Online Companion: Fundamentals of Nursing Standards and Practice 2E
The fourth step of the nursing process, implementation, is the major topic of Chapter 9. The step begins with assessment and continually interacts with other steps of the nursing process. The purposes of implementation include fulfilling client needs for health promotion and illness management, delegating tasks to staff members and assistive personnel and documenting activities done for the client and the client's response to these. The nurse needs competencies in cognitive, psychomotor and interpersonal skills to be effective in implementing care. Five implementation activities are identified: ongoing assessment, establishing priorities, allocating resources, initiating nursing interventions and documenting interventions and client's response.
While the registered nurse is legally responsible for all nursing care given, some aspects of client care may be delegated to other licensed or unlicensed personnel. Health care agencies develop management systems for delivering care. The moist common systems currently used include functional nursing, team nursing, primary nursing, total patient care, modular nursing and case management.

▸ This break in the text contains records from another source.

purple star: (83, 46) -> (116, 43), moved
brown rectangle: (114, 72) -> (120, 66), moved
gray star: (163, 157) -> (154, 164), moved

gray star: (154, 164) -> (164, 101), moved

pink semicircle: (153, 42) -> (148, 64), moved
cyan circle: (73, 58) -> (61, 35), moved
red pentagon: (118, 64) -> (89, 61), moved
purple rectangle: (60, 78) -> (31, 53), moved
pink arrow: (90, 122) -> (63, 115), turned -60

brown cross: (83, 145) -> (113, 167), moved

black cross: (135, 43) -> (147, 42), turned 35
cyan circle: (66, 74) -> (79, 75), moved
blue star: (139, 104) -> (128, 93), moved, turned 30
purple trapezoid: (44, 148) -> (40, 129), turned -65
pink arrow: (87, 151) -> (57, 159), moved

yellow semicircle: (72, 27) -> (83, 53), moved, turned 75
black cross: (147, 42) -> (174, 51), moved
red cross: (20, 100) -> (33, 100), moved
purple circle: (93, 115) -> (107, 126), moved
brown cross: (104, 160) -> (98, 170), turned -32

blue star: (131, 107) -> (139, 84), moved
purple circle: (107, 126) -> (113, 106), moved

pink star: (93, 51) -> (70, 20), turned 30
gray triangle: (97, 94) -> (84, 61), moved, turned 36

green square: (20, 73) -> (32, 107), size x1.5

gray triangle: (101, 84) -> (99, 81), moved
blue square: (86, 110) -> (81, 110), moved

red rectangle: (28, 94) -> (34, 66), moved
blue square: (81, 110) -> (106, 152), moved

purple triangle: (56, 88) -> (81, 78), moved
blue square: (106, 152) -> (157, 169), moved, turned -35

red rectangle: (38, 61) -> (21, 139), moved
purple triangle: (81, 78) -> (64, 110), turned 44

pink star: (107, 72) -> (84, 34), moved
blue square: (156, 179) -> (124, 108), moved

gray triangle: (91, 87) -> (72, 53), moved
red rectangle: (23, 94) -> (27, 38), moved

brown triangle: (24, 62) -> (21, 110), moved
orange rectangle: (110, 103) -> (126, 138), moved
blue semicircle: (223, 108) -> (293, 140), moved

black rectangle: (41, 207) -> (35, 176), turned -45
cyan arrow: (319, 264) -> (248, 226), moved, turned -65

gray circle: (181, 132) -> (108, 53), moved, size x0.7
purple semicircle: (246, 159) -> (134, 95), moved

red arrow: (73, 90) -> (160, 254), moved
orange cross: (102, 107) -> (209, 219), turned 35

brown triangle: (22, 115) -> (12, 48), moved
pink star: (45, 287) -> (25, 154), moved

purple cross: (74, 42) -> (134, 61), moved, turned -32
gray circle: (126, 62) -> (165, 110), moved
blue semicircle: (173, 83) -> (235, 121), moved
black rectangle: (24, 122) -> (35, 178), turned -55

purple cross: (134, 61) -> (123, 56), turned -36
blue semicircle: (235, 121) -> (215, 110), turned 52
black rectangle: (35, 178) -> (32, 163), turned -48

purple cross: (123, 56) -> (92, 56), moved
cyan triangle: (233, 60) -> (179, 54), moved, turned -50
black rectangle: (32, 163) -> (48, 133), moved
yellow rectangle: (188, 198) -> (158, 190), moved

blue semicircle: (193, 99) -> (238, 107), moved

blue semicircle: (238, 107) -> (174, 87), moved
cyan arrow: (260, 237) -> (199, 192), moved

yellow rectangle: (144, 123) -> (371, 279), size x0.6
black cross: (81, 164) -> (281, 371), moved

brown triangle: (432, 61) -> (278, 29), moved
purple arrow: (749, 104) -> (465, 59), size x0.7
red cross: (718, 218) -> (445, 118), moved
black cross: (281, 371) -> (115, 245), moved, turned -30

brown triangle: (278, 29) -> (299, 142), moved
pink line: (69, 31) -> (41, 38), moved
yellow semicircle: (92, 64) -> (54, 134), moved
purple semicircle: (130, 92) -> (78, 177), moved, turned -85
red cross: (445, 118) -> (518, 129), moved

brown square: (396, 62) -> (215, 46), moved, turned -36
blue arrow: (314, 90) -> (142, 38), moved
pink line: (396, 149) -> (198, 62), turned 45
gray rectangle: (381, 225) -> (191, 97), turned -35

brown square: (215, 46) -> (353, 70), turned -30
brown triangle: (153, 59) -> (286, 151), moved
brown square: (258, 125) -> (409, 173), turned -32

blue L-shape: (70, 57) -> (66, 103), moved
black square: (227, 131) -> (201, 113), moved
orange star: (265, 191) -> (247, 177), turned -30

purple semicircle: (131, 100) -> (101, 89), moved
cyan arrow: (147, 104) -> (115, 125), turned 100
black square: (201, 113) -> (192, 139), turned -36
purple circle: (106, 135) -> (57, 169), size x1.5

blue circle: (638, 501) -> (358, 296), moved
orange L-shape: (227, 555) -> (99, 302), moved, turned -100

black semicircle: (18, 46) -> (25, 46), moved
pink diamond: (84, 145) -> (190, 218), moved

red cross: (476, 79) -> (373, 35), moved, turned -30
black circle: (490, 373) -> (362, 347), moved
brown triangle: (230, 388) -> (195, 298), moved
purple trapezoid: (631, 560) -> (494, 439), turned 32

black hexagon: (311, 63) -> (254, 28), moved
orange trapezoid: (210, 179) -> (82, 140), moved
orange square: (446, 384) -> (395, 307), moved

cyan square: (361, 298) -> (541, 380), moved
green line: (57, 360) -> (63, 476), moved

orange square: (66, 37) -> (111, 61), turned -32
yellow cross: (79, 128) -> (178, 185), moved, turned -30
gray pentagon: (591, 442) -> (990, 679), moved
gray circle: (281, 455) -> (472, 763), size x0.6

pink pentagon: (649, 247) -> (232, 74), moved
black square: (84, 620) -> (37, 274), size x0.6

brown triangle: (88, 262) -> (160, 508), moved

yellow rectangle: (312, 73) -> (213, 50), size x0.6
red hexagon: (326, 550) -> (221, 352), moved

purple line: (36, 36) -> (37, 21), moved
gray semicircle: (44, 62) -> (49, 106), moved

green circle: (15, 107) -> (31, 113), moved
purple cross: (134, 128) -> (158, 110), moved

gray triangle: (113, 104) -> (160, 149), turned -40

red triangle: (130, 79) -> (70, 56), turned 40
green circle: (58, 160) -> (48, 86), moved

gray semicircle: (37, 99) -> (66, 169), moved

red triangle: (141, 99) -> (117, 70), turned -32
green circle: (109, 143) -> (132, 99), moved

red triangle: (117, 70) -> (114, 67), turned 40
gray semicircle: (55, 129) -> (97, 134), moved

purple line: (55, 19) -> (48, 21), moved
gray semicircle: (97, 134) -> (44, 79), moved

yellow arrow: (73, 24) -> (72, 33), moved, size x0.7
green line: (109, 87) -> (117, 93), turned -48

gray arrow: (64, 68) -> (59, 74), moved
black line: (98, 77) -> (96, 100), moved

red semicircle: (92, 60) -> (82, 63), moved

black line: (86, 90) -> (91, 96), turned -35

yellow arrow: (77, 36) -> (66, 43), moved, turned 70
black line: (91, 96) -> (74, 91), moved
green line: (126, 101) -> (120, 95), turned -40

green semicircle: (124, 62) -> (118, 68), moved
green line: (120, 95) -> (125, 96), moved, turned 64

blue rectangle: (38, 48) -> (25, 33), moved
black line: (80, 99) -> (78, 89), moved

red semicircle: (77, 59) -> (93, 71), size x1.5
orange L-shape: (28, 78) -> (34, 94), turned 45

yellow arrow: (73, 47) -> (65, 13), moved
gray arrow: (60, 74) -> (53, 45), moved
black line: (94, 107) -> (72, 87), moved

Chapter 9 discusses the types of nursing interventions that are ordered in the care plan. The intervention may be nurse-initiated, physician-initiated or derived from collaboration with the health care team. Two types of standardized orders: the standing order or the protocol can be used to implement interventions. A standardized language for research on the effectiveness of nursing interventions has been developed in the University of Iowa's Nursing Interventions Classification (NIC) project. Six classes of nursing intervention activities are discussed in the chapter: assisting with Activities of Daily Living (ADL's), delivering skilled therapeutic interventions, monitoring of responses to care, teaching, discharge planning and supervising nursing personnel. The need to consider client rights and the ethical and legal implications associated with providing care is very important during implementation. The nurse is legally required to record all interventions and observations related to the client's response to treatment. Verbal communication about the client's condition is shared with other nurses at the shift report. The nurse also communicates with assistive personnel and the client's physician. This communication is confidential information and must be descriptive, objective and complete in written or verbal reports.